Caracterizado pela disfunção no sistema nervoso central decorrente de uma falha no processamento das informações, o transtorno é identificado em 2% dos 350 pacientes atendidos todos os anos no Laboratório de Pesquisa em Dificuldades, Distúrbios de Aprendizagem e Transtorno de Atenção (Disapre).
Durante três anos, o pesquisador estudou um grupo de 61 crianças com idades entre 7 e 14 anos. “Elas foram divididas em dois grupos: 31 crianças com diagnóstico interdisciplinar de dislexia do desenvolvimento, avaliadas no Ambulatório de Neuro-Dificuldades de Aprendizagem do Hospital de Clínicas da Unicamp, e 30 crianças sem dificuldades de aprendizagem, avaliadas em uma escola pública da cidade de Campinas”, explica.
De acordo com Lima, a proposta do estudo se baseou em pesquisas internacionais que indicam que os indivíduos com dislexia ou com outros transtornos de aprendizagem são mais vulneráveis para o desenvolvimento de sintomas emocionais e de conduta.
A partir de diferentes instrumentos neuropsicológicos e psicológicos, o pesquisador avaliou sintomas depressivos e de conduta, além de diferentes funções cognitivas, como inteligência e atenção.
“Quando comparamos os grupos estudados, os resultados nos mostraram que houve diferenças significativas entre os grupos nos diferentes instrumentos utilizados. Também foram observadas correlações entre os sintomas depressivos o desempenho atencional e executivo, isto é, quanto mais sintomas depressivos, maior o prejuízo cognitivo”, afirmou.
Sintomas
De acordo com o estudo, as crianças com dislexia apresentaram repercussões emocionais, em função das dificuldades vivenciadas na escola.
“Isso quer dizer que o transtorno de aprendizagem constitui uma condição de risco. Por outro lado, crianças que possuem condições adequadas em seus contextos familiar, social e escolar são menos propensas a essas repercussões emocionais. Dessa maneira, uma somatória de fatores desencadeiam sintomas emocionais e de conduta que podem levar ao desenvolvimento de um transtorno psicológico, como a depressão”, ressalta Lima.
Entre os sintomas depressivos observados nas crianças com dislexia estavam sentimentos de culpa e preocupação, dificuldades para dormir, fadiga constante, problemas nas relações interpessoais, comparação de seu desempenho com o dos colegas, além do humor deprimido e sensação de inferioridade.

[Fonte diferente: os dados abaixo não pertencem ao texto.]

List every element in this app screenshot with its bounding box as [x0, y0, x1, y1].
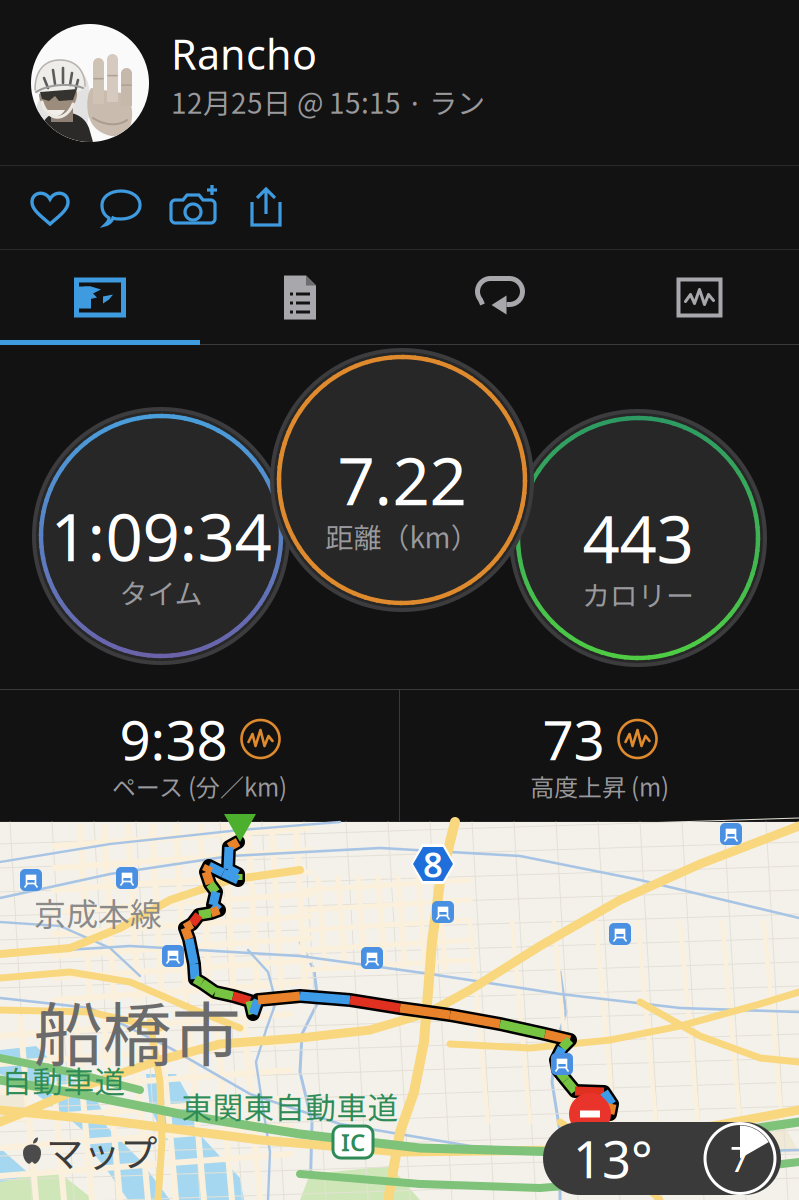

Lima esclarece que alguns fatores podem determinar maiores condições de sofrimento para as crianças com o transtorno, como a severidade da dislexia, sua associação com outras dificuldades, o diagnóstico tardio, situações repetidas de exclusão escolar e baixas condições de suporte para suas dificuldades.
Drama
Questionada a respeito de sua dificuldade, o estudante do 4° ano do Ensino Fundamental, M.B.F, de 10 anos, diz: “É ruim. Meus colegas escrevem os textos todos certos e eu escrevo tudo errado. Sinto-me menos inteligente do que eles”. K.G.S, de 12 anos, também demonstra tristeza quando fala dos problemas que enfrenta na sala de aula e com os colegas. “Tiram sarro de mim. Dizem que vou repetir de ano. Fico com raiva e conto para professora. Quando estão me irritando, eu bato neles”, diz.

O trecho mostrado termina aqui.